Since the outbreak of the COVID-19 pandemic, the Chinese economy has been persistently sluggish, with the youth unemployment rate soaring. Many people rely on borrowing to repay mortgages and maintain daily expenses. Statistics show that in 2024 alone, an estimated 25 to 34 million people in China were in arrears with their personal loans. In this context, online lending has become a hot industry; however, the high interest rates have plunged more Chinese into a debt quagmire.

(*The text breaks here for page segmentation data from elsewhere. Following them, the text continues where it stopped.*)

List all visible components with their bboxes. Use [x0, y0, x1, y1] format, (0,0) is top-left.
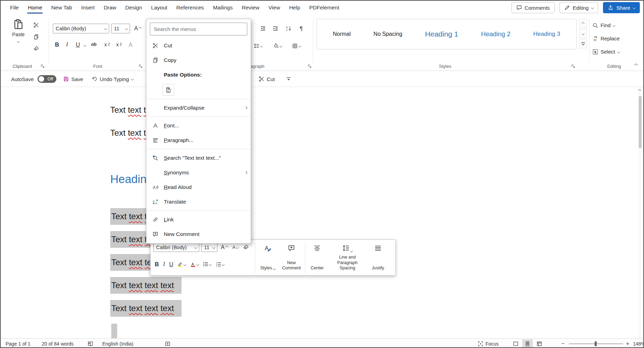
- bold-button[interactable]: B: [54, 40, 61, 49]
- context-menu-item-link[interactable]: Link: [146, 212, 251, 227]
- paragraph-dialog-launcher[interactable]: [307, 64, 312, 69]
- mini-format-painter-button[interactable]: [242, 243, 250, 252]
- paste-dropdown-icon[interactable]: [17, 40, 20, 42]
- mini-new-comment-button[interactable]: New Comment: [280, 242, 303, 274]
- context-menu-item-expand-collapse[interactable]: Expand/Collapse: [146, 101, 251, 115]
- mini-line-spacing-button[interactable]: Line and Paragraph Spacing: [329, 242, 366, 274]
- subscript-button[interactable]: x2: [103, 40, 111, 48]
- quickbar-overflow-button[interactable]: [286, 71, 291, 87]
- context-menu-item-copy[interactable]: Copy: [146, 53, 251, 68]
- menu-search-input[interactable]: [150, 23, 247, 35]
- save-button[interactable]: Save: [63, 71, 83, 87]
- comments-button[interactable]: Comments: [512, 2, 555, 13]
- print-layout-button[interactable]: [522, 339, 533, 348]
- zoom-slider[interactable]: [569, 343, 623, 344]
- select-button[interactable]: Select: [593, 49, 619, 55]
- mini-numbering-button[interactable]: 123: [214, 260, 226, 268]
- paragraph[interactable]: Text text text text: [110, 300, 493, 317]
- clipboard-dialog-launcher[interactable]: [40, 64, 45, 69]
- context-menu-item-synonyms[interactable]: Synonyms: [146, 165, 251, 180]
- line-spacing-button[interactable]: [252, 42, 264, 50]
- mini-styles-button[interactable]: A Styles: [258, 242, 278, 274]
- mini-bold-button[interactable]: B: [153, 260, 160, 269]
- styles-scroll-down-button[interactable]: [579, 29, 587, 38]
- autosave-toggle-switch[interactable]: Off: [38, 75, 56, 83]
- styles-scroll-up-button[interactable]: [579, 19, 587, 28]
- menu-tab-home[interactable]: Home: [23, 1, 47, 15]
- zoom-in-button[interactable]: +: [626, 339, 629, 348]
- mini-justify-button[interactable]: Justify: [368, 242, 388, 274]
- replace-button[interactable]: ab Replace: [593, 35, 620, 41]
- menu-tab-design[interactable]: Design: [121, 1, 146, 15]
- menu-tab-help[interactable]: Help: [284, 1, 305, 15]
- menu-tab-layout[interactable]: Layout: [147, 1, 172, 15]
- focus-button[interactable]: Focus: [478, 339, 499, 348]
- paragraph[interactable]: Text text text text: [110, 277, 493, 294]
- context-menu-item-cut[interactable]: Cut: [146, 38, 251, 53]
- strikethrough-button[interactable]: ab: [90, 40, 98, 48]
- scrollbar-thumb[interactable]: [639, 96, 642, 148]
- zoom-slider-thumb[interactable]: [595, 341, 597, 346]
- mini-grow-font-button[interactable]: A: [219, 243, 229, 252]
- styles-dialog-launcher[interactable]: [571, 64, 575, 69]
- show-formatting-marks-button[interactable]: ¶: [298, 24, 304, 33]
- mini-font-color-button[interactable]: A: [189, 260, 200, 268]
- sort-button[interactable]: AZ: [284, 24, 293, 33]
- grow-font-button[interactable]: A: [133, 24, 142, 33]
- style-item-heading-2[interactable]: Heading 2: [481, 30, 510, 38]
- shading-button[interactable]: [272, 42, 283, 50]
- menu-tab-draw[interactable]: Draw: [99, 1, 121, 15]
- context-menu-item-font[interactable]: Font...: [146, 118, 251, 133]
- mini-center-button[interactable]: Center: [308, 242, 327, 274]
- style-item-no-spacing[interactable]: No Spacing: [373, 31, 402, 37]
- mini-italic-button[interactable]: I: [162, 260, 167, 269]
- superscript-button[interactable]: x2: [115, 40, 123, 48]
- vertical-scrollbar[interactable]: [638, 87, 643, 338]
- font-name-select[interactable]: Calibri (Body): [53, 24, 109, 33]
- mini-underline-button[interactable]: U: [168, 260, 175, 269]
- document-area[interactable]: Text text text textText text text textHe…: [1, 87, 639, 338]
- increase-indent-button[interactable]: [271, 24, 280, 33]
- quick-cut-button[interactable]: Cut: [259, 71, 275, 87]
- mini-shrink-font-button[interactable]: A: [231, 244, 240, 251]
- editing-mode-button[interactable]: Editing: [560, 2, 598, 13]
- borders-button[interactable]: [291, 42, 302, 50]
- mini-bullets-button[interactable]: [201, 260, 213, 268]
- word-count[interactable]: 20 of 84 words: [42, 339, 74, 348]
- context-menu-item-search-selection[interactable]: Search "Text text text...": [146, 151, 251, 165]
- menu-tab-view[interactable]: View: [264, 1, 284, 15]
- find-button[interactable]: Find: [593, 22, 615, 28]
- menu-tab-mailings[interactable]: Mailings: [208, 1, 237, 15]
- macro-record-icon[interactable]: [165, 339, 170, 348]
- context-menu-item-paste-options[interactable]: Paste Options:: [146, 68, 251, 82]
- style-item-normal[interactable]: Normal: [333, 31, 351, 37]
- font-dialog-launcher[interactable]: [138, 64, 143, 69]
- clear-formatting-button[interactable]: A: [127, 40, 134, 49]
- language-indicator[interactable]: English (India): [102, 339, 134, 348]
- style-item-heading-3[interactable]: Heading 3: [533, 31, 560, 38]
- web-layout-button[interactable]: [534, 339, 545, 348]
- underline-dropdown-icon[interactable]: [83, 44, 86, 47]
- menu-tab-review[interactable]: Review: [237, 1, 264, 15]
- context-menu-item-paste-keep-source-formatting[interactable]: [146, 82, 251, 97]
- context-menu-item-read-aloud[interactable]: ARead Aloud: [146, 180, 251, 195]
- mini-font-size-select[interactable]: 11: [201, 243, 217, 252]
- context-menu-item-new-comment[interactable]: New Comment: [146, 227, 251, 242]
- mini-font-name-select[interactable]: Calibri (Body): [153, 243, 199, 252]
- menu-tab-insert[interactable]: Insert: [77, 1, 99, 15]
- paste-button[interactable]: Paste: [8, 19, 29, 44]
- styles-more-button[interactable]: [579, 39, 587, 48]
- format-painter-button[interactable]: [32, 45, 40, 53]
- menu-tab-pdfelement[interactable]: PDFelement: [305, 1, 344, 15]
- page-indicator[interactable]: Page 1 of 1: [6, 339, 31, 348]
- mini-highlight-button[interactable]: [176, 260, 187, 268]
- menu-tab-references[interactable]: References: [172, 1, 208, 15]
- share-button[interactable]: Share: [603, 2, 640, 13]
- context-menu-item-translate[interactable]: aATranslate: [146, 195, 251, 209]
- autosave-toggle[interactable]: Off: [38, 71, 56, 87]
- scroll-up-icon[interactable]: [638, 89, 641, 92]
- cut-button[interactable]: [32, 21, 40, 29]
- decrease-indent-button[interactable]: [259, 24, 267, 33]
- context-menu-item-paragraph[interactable]: Paragraph...: [146, 133, 251, 148]
- font-size-select[interactable]: 11: [111, 24, 130, 33]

Chinese online lending platforms have low thresholds, quick loan disbursements, extensive advertising, and a lack of a social credit system, leading more and more people to live on borrowed funds. Especially for those who have been unable to find jobs for a long period, online borrowing has almost become their only means of subsistence.

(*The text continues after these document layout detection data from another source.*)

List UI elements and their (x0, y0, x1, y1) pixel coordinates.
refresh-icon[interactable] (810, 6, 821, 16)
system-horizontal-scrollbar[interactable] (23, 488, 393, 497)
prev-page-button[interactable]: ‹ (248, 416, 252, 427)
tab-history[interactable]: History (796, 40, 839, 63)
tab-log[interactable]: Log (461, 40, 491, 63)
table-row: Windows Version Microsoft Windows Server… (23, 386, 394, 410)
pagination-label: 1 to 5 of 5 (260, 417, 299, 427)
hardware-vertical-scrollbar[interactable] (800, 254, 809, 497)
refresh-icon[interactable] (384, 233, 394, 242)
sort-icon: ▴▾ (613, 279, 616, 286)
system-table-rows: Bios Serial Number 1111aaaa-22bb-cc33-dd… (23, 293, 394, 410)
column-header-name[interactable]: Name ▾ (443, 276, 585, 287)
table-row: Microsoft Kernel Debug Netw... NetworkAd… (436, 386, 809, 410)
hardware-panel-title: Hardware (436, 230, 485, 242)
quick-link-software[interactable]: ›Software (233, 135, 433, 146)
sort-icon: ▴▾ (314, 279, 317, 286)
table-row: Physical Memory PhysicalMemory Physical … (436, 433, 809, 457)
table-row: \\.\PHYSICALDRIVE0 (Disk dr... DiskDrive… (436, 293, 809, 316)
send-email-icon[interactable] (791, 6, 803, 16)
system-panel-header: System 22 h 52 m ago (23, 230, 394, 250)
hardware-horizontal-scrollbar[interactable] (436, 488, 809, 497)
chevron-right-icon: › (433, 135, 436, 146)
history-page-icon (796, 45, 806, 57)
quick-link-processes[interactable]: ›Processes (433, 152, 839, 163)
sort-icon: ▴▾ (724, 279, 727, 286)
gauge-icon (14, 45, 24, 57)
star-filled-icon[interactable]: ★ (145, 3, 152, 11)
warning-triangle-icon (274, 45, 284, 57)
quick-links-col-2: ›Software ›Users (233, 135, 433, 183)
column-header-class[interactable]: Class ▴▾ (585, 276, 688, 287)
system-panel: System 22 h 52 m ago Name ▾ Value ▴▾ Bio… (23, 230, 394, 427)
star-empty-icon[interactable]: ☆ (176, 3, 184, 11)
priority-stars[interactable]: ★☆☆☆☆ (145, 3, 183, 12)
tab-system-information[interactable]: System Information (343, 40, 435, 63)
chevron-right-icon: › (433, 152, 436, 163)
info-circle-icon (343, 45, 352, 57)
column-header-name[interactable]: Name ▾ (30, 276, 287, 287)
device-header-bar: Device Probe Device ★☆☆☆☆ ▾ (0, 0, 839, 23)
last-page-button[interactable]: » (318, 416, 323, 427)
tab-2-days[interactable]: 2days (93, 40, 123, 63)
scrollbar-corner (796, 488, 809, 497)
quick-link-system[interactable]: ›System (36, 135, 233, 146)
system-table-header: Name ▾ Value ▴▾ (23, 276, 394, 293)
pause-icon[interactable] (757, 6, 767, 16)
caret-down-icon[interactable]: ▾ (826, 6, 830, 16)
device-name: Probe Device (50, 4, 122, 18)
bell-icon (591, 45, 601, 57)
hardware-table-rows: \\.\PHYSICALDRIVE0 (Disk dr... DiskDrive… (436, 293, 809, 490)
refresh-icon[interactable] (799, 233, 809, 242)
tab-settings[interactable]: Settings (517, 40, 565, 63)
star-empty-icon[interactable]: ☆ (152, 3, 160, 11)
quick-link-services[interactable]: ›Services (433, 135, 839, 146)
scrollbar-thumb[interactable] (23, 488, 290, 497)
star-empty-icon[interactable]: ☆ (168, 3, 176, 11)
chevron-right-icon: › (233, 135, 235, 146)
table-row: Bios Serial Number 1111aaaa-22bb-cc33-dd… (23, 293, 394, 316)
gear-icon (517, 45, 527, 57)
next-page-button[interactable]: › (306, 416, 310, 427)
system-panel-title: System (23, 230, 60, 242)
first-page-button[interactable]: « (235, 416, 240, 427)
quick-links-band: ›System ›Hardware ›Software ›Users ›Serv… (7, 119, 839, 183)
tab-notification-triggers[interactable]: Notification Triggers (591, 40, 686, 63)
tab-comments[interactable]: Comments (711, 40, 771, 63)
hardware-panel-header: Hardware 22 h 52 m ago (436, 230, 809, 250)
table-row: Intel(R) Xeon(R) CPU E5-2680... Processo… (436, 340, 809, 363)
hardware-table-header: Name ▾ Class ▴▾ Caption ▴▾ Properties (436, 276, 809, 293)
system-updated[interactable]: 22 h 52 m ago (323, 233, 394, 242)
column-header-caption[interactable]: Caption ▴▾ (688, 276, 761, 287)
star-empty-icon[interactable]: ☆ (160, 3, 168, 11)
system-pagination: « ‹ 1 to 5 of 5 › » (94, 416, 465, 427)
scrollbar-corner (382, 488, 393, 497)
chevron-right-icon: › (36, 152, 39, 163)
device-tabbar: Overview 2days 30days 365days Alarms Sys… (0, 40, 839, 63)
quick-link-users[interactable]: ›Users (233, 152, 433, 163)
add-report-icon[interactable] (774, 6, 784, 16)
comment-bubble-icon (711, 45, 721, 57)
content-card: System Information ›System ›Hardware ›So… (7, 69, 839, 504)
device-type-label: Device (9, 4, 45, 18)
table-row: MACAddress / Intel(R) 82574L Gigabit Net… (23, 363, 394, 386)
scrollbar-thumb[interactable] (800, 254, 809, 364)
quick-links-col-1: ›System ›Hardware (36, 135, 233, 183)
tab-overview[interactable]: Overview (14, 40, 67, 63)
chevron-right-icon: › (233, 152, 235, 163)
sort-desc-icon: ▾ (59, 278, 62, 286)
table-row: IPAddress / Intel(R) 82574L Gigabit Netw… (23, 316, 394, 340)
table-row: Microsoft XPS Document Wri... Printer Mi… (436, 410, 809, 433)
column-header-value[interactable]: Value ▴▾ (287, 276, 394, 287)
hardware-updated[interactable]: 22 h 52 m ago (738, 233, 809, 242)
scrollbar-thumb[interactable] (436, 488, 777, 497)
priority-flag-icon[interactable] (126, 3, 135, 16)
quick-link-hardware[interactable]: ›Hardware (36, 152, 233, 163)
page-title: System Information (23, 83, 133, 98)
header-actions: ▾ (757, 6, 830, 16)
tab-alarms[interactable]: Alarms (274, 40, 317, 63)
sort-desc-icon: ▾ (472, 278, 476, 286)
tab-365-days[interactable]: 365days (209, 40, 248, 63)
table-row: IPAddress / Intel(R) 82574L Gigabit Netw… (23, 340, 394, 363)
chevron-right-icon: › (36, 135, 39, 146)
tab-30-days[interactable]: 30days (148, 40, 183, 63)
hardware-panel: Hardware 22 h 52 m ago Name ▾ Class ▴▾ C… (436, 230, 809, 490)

According to the think tank Gavekal Dragonomics, in 2024 alone, the number of individuals in China defaulting on personal loans reached as high as 25 to 34 million. This number has doubled compared to five years ago. If overdue but not yet default loans are included, the number of risky borrowers could reach 61 to 83 million, equivalent to 5% to 7% of the population aged 15 and above.
A report by BBC Chinese on the 9th highlighted that behind the high number of debt defaulters in China is the continuous lowering of the “lending sentiment” by financial service platforms to promote borrowing and consumption. This reality oddly aligns with the consumer-driven environment that the Chinese authorities have been encouraging in recent years.
Online lending platforms in China can generally be categorized into three main types: large lending platforms that rely on products from e-commerce giants such as Alibaba’s “Huabei” and JD.com’s “Jingdong White Bar,” which are alternative to credit cards with stricter qualification reviews. Medium-sized lending platforms include internet lending platforms like “PPdai.” Small lending platforms include those smaller than “PPdai,” as well as loan sharks.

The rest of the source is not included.